» **Work required**: Retype the records below exactly as they stand, but with no images.

Collected data:

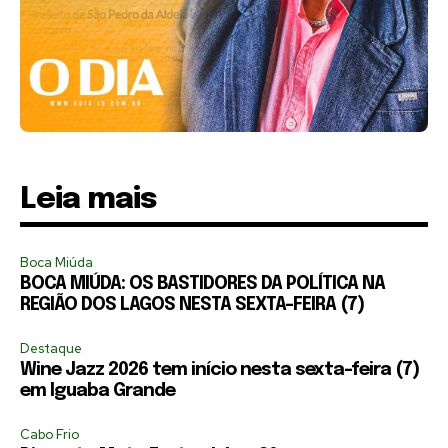
Leia mais
Boca Miúda
BOCA MIÚDA: OS BASTIDORES DA POLÍTICA NA
REGIÃO DOS LAGOS NESTA SEXTA-FEIRA (7)
Destaque
Wine Jazz 2026 tem início nesta sexta-feira (7)
em Iguaba Grande
Cabo Frio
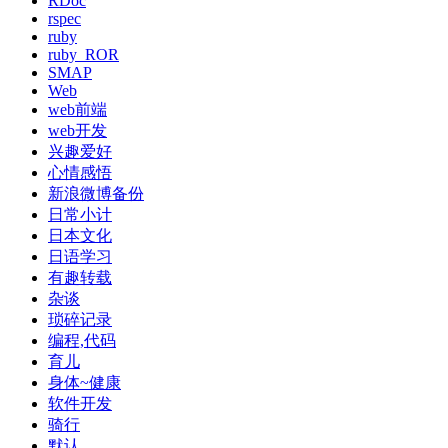
RDoc
rspec
ruby
ruby_ROR
SMAP
Web
web前端
web开发
兴趣爱好
心情感悟
新浪微博备份
日常小计
日本文化
日语学习
有趣转载
杂谈
琐碎记录
编程,代码
育儿
身体~健康
软件开发
骑行
默认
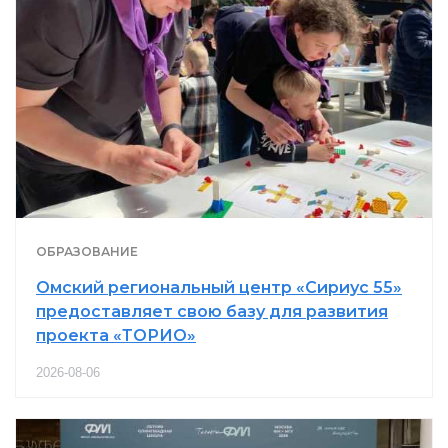
ОБРАЗОВАНИЕ
Омский региональный центр «Сириус 55»
предоставляет свою базу для развития
проекта «ТОРИО»
2026-08-06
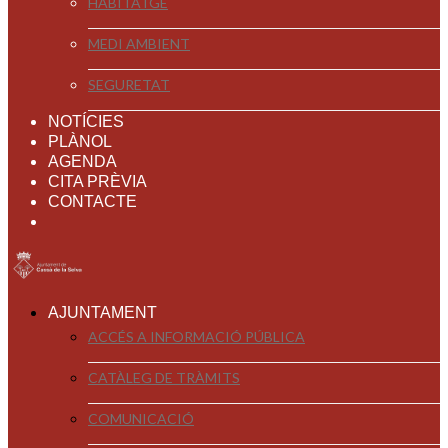
HABITATGE
MEDI AMBIENT
SEGURETAT
NOTÍCIES
PLÀNOL
AGENDA
CITA PRÈVIA
CONTACTE
AJUNTAMENT
ACCÉS A INFORMACIÓ PÚBLICA
CATÀLEG DE TRÀMITS
COMUNICACIÓ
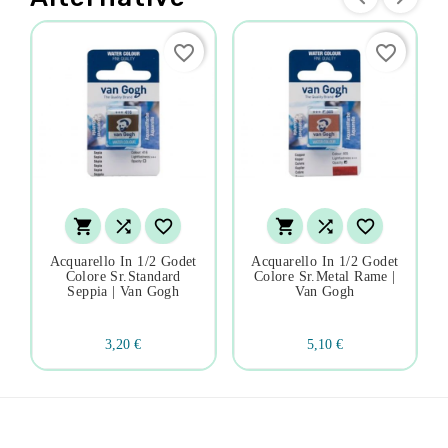
favorite_border
favorite_border






Acquarello In 1/2 Godet
Acquarello In 1/2 Godet
Colore Sr.standard
Colore Sr.metal Rame |
Seppia | Van Gogh
Van Gogh
3,20 €
5,10 €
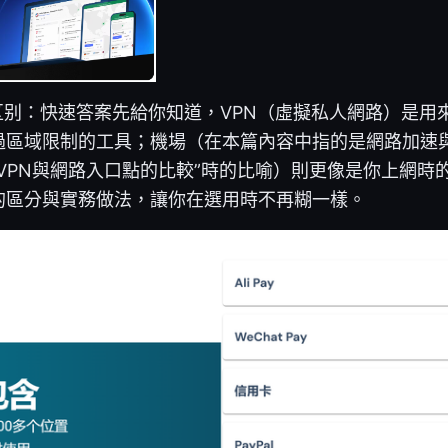
区别：快速答案先給你知道，VPN（虛擬私人網路）是用
過區域限制的工具；機場（在本篇內容中指的是網路加速
VPN與網路入口點的比較”時的比喻）則更像是你上網時
的區分與實務做法，讓你在選用時不再糊一樣。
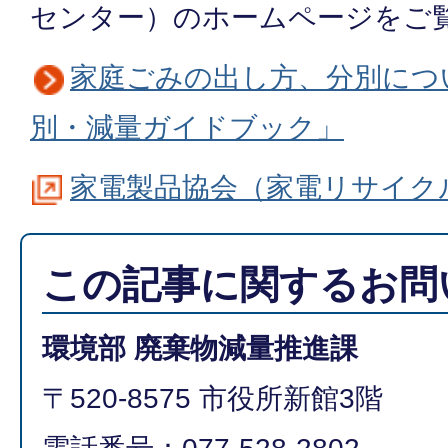
センター）のホームページをご
家庭ごみの出し方、分別につ
別・減量ガイドブック」
家電製品協会（家電リサイク
この記事に関するお問
環境部 廃棄物減量推進課
〒520-8575 市役所新館3階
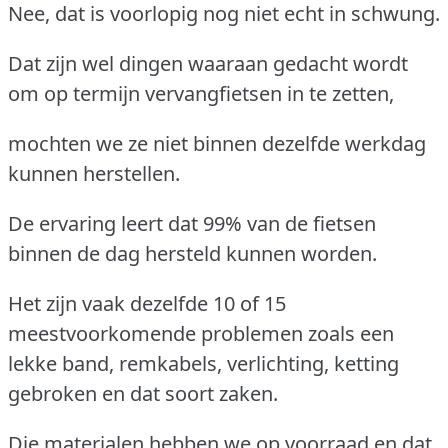
Nee, dat is voorlopig nog niet echt in schwung.
Dat zijn wel dingen waaraan gedacht wordt
om op termijn vervangfietsen in te zetten,
mochten we ze niet binnen dezelfde werkdag
kunnen herstellen.
De ervaring leert dat 99% van de fietsen
binnen de dag hersteld kunnen worden.
Het zijn vaak dezelfde 10 of 15
meestvoorkomende problemen zoals een
lekke band, remkabels, verlichting, ketting
gebroken en dat soort zaken.
Die materialen hebben we op voorraad en dat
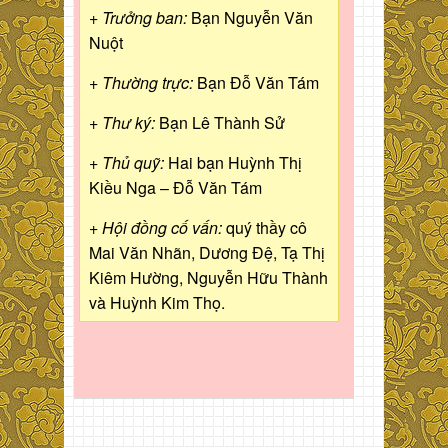
+ Trưởng ban:
Bạn Nguyễn Văn
Nuột
+ Thường trực:
Bạn Đỗ Văn Tám
+ Thư ký:
Bạn Lê Thành Sử
+ Thủ quỹ:
Hai bạn Huỳnh Thị
Kiều Nga – Đỗ Văn Tám
+ Hội đồng cố vấn:
quý thầy cô
Mai Văn Nhãn, Dương Đệ, Tạ Thị
Kiêm Hường, Nguyễn Hữu Thành
và Huỳnh Kim Thọ.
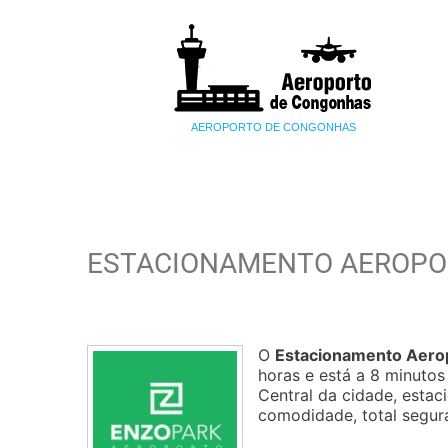
AEROPORTO DE CONGONHAS
ESTACIONAMENTO AEROPO
O
Estacionamento Aerop
horas e está a 8 minutos
Central da cidade, esta
comodidade, total segura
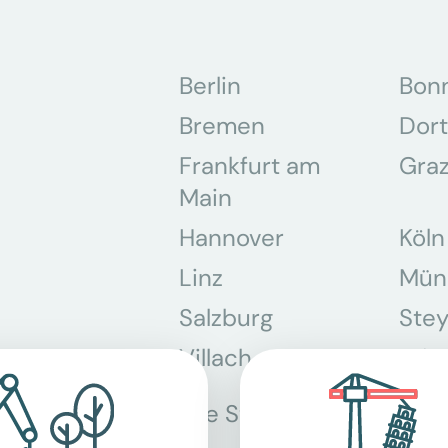
Berlin
Bon
Bremen
Dor
Frankfurt am
Gra
Main
Hannover
Köln
Linz
Mün
Salzburg
Stey
Villach
Wie
Alle Standorte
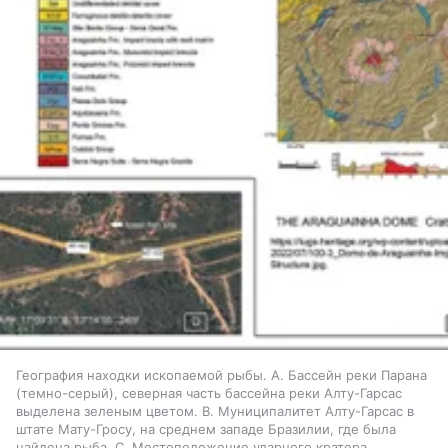
География находки ископаемой рыбы. A. Бассейн реки Парана
(темно-серый), северная часть бассейна реки Алту-Гарсас
выделена зеленым цветом. B. Муниципалитет Алту-Гарсас в
штате Мату-Гросу, на среднем западе Бразилии, где была
найдена рыба. C. Местоположение ударного кратера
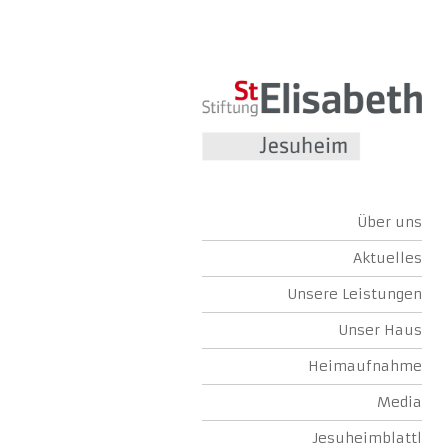
Über uns
Aktuelles
Unsere Leistungen
Unser Haus
Heimaufnahme
Media
Jesuheimblattl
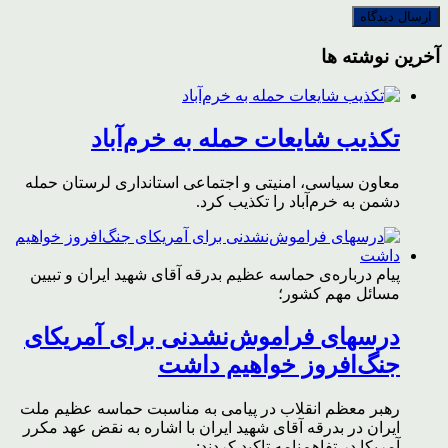
آخرین نوشته ها
تکذیب شایعات حمله به خرم‌آباد
معاون سیاسی، امنیتی و اجتماعی استانداری لرستان حمله
دشمن به خرم‌آباد را تکذیب کرد.
پیام درباره‌ی حماسه عظیم بدرقه آقای شهید ایران و تبیین
مسائل مهم کشور؛
درسهای فراموش‌نشدنی برای آمریکای
جنگ‌افروز خواهیم داشت
رهبر معظم انقلاب در پیامی به مناسبت حماسه عظیم ملت
ایران در بدرقه آقای شهید ایران با اشاره به نقض عهد مکرر
آمریکا در تفاهم‌نامه تاکید کردند:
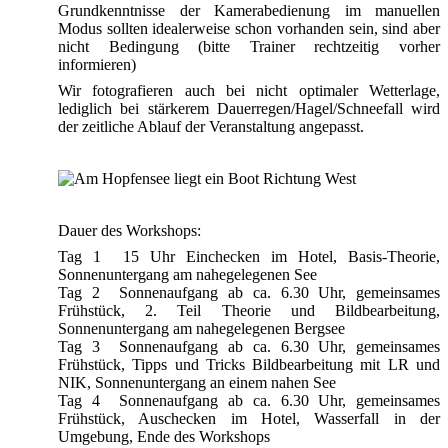
Grundkenntnisse der Kamerabedienung im manuellen
Modus sollten idealerweise schon vorhanden sein, sind aber
nicht Bedingung (bitte Trainer rechtzeitig vorher
informieren)
Wir fotografieren auch bei nicht optimaler Wetterlage,
lediglich bei stärkerem Dauerregen/Hagel/Schneefall wird
der zeitliche Ablauf der Veranstaltung angepasst.
Dauer des Workshops:
Tag 1 15 Uhr Einchecken im Hotel, Basis-Theorie,
Sonnenuntergang am nahegelegenen See
Tag 2 Sonnenaufgang ab ca. 6.30 Uhr, gemeinsames
Frühstück, 2. Teil Theorie und Bildbearbeitung,
Sonnenuntergang am nahegelegenen Bergsee
Tag 3 Sonnenaufgang ab ca. 6.30 Uhr, gemeinsames
Frühstück, Tipps und Tricks Bildbearbeitung mit LR und
NIK, Sonnenuntergang an einem nahen See
Tag 4 Sonnenaufgang ab ca. 6.30 Uhr, gemeinsames
Frühstück, Auschecken im Hotel, Wasserfall in der
Umgebung, Ende des Workshops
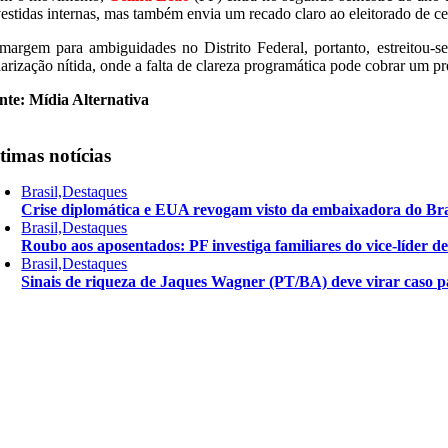
vestidas internas, mas também envia um recado claro ao eleitorado de cen
margem para ambiguidades no Distrito Federal, portanto, estreitou-s
larização nítida, onde a falta de clareza programática pode cobrar um p
nte: Mídia Alternativa
timas notícias
Brasil,Destaques
Crise diplomática e EUA revogam visto da embaixadora do Bra
Brasil,Destaques
Roubo aos aposentados: PF investiga familiares do vice-líder 
Brasil,Destaques
Sinais de riqueza de Jaques Wagner (PT/BA) deve virar caso pa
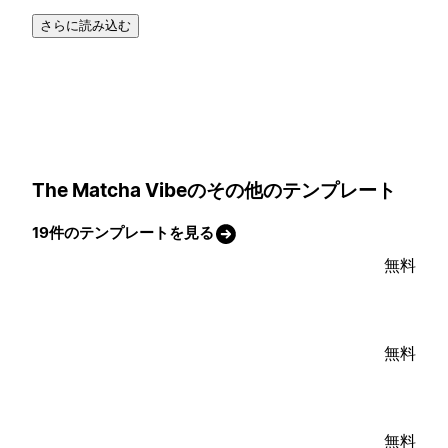
さらに読み込む
The Matcha Vibeのその他のテンプレート
19件のテンプレートを見る
無料
無料
無料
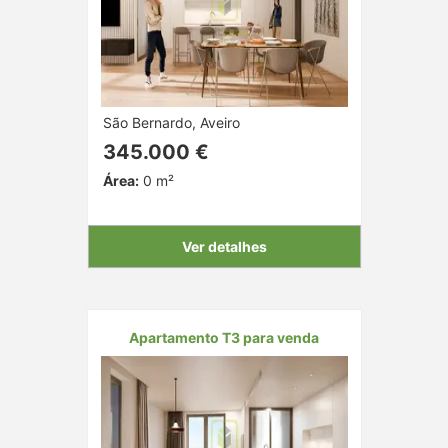
São Bernardo, Aveiro
345.000 €
Área:
0 m²
Ver detalhes
Apartamento T3 para venda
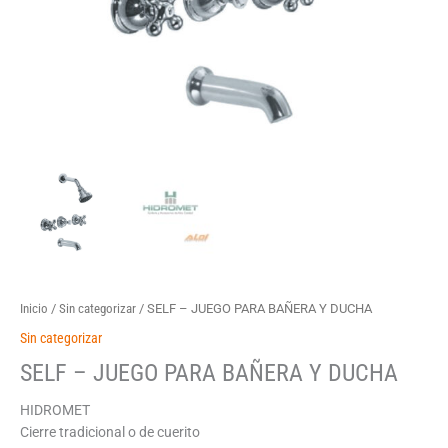
Inicio
/
Sin categorizar
/ SELF – JUEGO PARA BAÑERA Y DUCHA
Sin categorizar
SELF – JUEGO PARA BAÑERA Y DUCHA
HIDROMET
Cierre tradicional o de cuerito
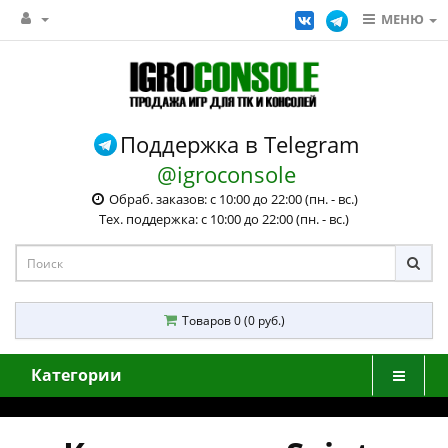
МЕНЮ
Поддержка в Telegram
@igroconsole
Обраб. заказов: с 10:00 до 22:00 (пн. - вс.)
Тех. поддержка: с 10:00 до 22:00 (пн. - вс.)
Товаров 0 (0 руб.)
Категории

» **Exercise output**:
Leia mais
Boca Miúda
BOCA MIÚDA: OS BASTIDORES DA POLÍTICA NA
REGIÃO DOS LAGOS NESTA SEXTA-FEIRA (7)
Destaque
Wine Jazz 2026 tem início nesta sexta-feira (7)
em Iguaba Grande
Cabo Frio
RDoc
rspec
ruby
ruby_ROR
SMAP
Web
web前端
web开发
兴趣爱好
心情感悟
新浪微博备份
日常小计
日本文化
日语学习
有趣转载
杂谈
琐碎记录
编程,代码
育儿
身体~健康
软件开发
骑行
默认
ОБРАЗОВАНИЕ
Омский региональный центр «Сириус 55»
предоставляет свою базу для развития
проекта «ТОРИО»
2026-08-06
HABITATGE
MEDI AMBIENT
SEGURETAT
NOTÍCIES
PLÀNOL
AGENDA
CITA PRÈVIA
CONTACTE
AJUNTAMENT
ACCÉS A INFORMACIÓ PÚBLICA
CATÀLEG DE TRÀMITS
COMUNICACIÓ
favorite_border
favorite_border






Acquarello In 1/2 Godet
Acquarello In 1/2 Godet
Colore Sr.standard
Colore Sr.metal Rame |
Seppia | Van Gogh
Van Gogh
3,20 €
5,10 €
区别：快速答案先給你知道，VPN（虛擬私人網路）是用
過區域限制的工具；機場（在本篇內容中指的是網路加速
VPN與網路入口點的比較”時的比喻）則更像是你上網時
的區分與實務做法，讓你在選用時不再糊一樣。
センター）のホームページをご
家庭ごみの出し方、分別につ
別・減量ガイドブック」
家電製品協会（家電リサイク
この記事に関するお問
環境部 廃棄物減量推進課
〒520-8575 市役所新館3階
Nee, dat is voorlopig nog niet echt in schwung.
Dat zijn wel dingen waaraan gedacht wordt
om op termijn vervangfietsen in te zetten,
mochten we ze niet binnen dezelfde werkdag
kunnen herstellen.
De ervaring leert dat 99% van de fietsen
binnen de dag hersteld kunnen worden.
Het zijn vaak dezelfde 10 of 15
meestvoorkomende problemen zoals een
lekke band, remkabels, verlichting, ketting
gebroken en dat soort zaken.
Die materialen hebben we op voorraad en dat
+ Trưởng ban:
Bạn Nguyễn Văn
Nuột
+ Thường trực:
Bạn Đỗ Văn Tám
+ Thư ký:
Bạn Lê Thành Sử
+ Thủ quỹ:
Hai bạn Huỳnh Thị
Kiều Nga – Đỗ Văn Tám
+ Hội đồng cố vấn:
quý thầy cô
Mai Văn Nhãn, Dương Đệ, Tạ Thị
Kiêm Hường, Nguyễn Hữu Thành
và Huỳnh Kim Thọ.
AEROPORTO DE CONGONHAS
ESTACIONAMENTO AEROPO
O
Estacionamento Aerop
horas e está a 8 minutos
Central da cidade, esta
comodidade, total segura
Berlin
Bon
Bremen
Dor
Frankfurt am
Gra
Main
Hannover
Köln
Linz
Mün
Salzburg
Stey
Villach
Wie
Alle Standorte
География находки ископаемой рыбы. A. Бассейн реки Парана
(темно-серый), северная часть бассейна реки Алту-Гарсас
выделена зеленым цветом. B. Муниципалитет Алту-Гарсас в
штате Мату-Гросу, на среднем западе Бразилии, где была
найдена рыба. C. Местоположение ударного кратера
Über uns
Aktuelles
Unsere Leistungen
Unser Haus
Heimaufnahme
Media
Jesuheimblattl
آخرین نوشته ها
تکذیب شایعات حمله به خرم‌آباد
معاون سیاسی، امنیتی و اجتماعی استانداری لرستان حمله
دشمن به خرم‌آباد را تکذیب کرد.
پیام درباره‌ی حماسه عظیم بدرقه آقای شهید ایران و تبیین
مسائل مهم کشور؛
درسهای فراموش‌نشدنی برای آمریکای
جنگ‌افروز خواهیم داشت
رهبر معظم انقلاب در پیامی به مناسبت حماسه عظیم ملت
ایران در بدرقه آقای شهید ایران با اشاره به نقض عهد مکرر
آمریکا در تفاهم‌نامه تاکید کردند:
Grundkenntnisse der Kamerabedienung im manuellen
Modus sollten idealerweise schon vorhanden sein, sind aber
nicht Bedingung (bitte Trainer rechtzeitig vorher
informieren)
Wir fotografieren auch bei nicht optimaler Wetterlage,
lediglich bei stärkerem Dauerregen/Hagel/Schneefall wird
der zeitliche Ablauf der Veranstaltung angepasst.
Dauer des Workshops:
Tag 1 15 Uhr Einchecken im Hotel, Basis-Theorie,
Sonnenuntergang am nahegelegenen See
Tag 2 Sonnenaufgang ab ca. 6.30 Uhr, gemeinsames
Frühstück, 2. Teil Theorie und Bildbearbeitung,
Sonnenuntergang am nahegelegenen Bergsee
Tag 3 Sonnenaufgang ab ca. 6.30 Uhr, gemeinsames
Frühstück, Tipps und Tricks Bildbearbeitung mit LR und
NIK, Sonnenuntergang an einem nahen See
Tag 4 Sonnenaufgang ab ca. 6.30 Uhr, gemeinsames
Frühstück, Auschecken im Hotel, Wasserfall in der
Umgebung, Ende des Workshops
vestidas internas, mas também envia um recado claro ao eleitorado de cen
margem para ambiguidades no Distrito Federal, portanto, estreitou-s
larização nítida, onde a falta de clareza programática pode cobrar um p
nte: Mídia Alternativa
timas notícias
Brasil,Destaques
Crise diplomática e EUA revogam visto da embaixadora do Bra
Brasil,Destaques
Roubo aos aposentados: PF investiga familiares do vice-líder 
Brasil,Destaques
Sinais de riqueza de Jaques Wagner (PT/BA) deve virar caso pa
さらに読み込む
The Matcha Vibeのその他のテンプレート
19件のテンプレートを見る
無料
無料
無料
São Bernardo, Aveiro
345.000 €
Área:
0 m²
Ver detalhes
Apartamento T3 para venda
Inicio
/
Sin categorizar
/ SELF – JUEGO PARA BAÑERA Y DUCHA
Sin categorizar
SELF – JUEGO PARA BAÑERA Y DUCHA
HIDROMET
Cierre tradicional o de cuerito
МЕНЮ
Поддержка в Telegram
@igroconsole
Обраб. заказов: с 10:00 до 22:00 (пн. - вс.)
Тех. поддержка: с 10:00 до 22:00 (пн. - вс.)
Товаров 0 (0 руб.)
Категории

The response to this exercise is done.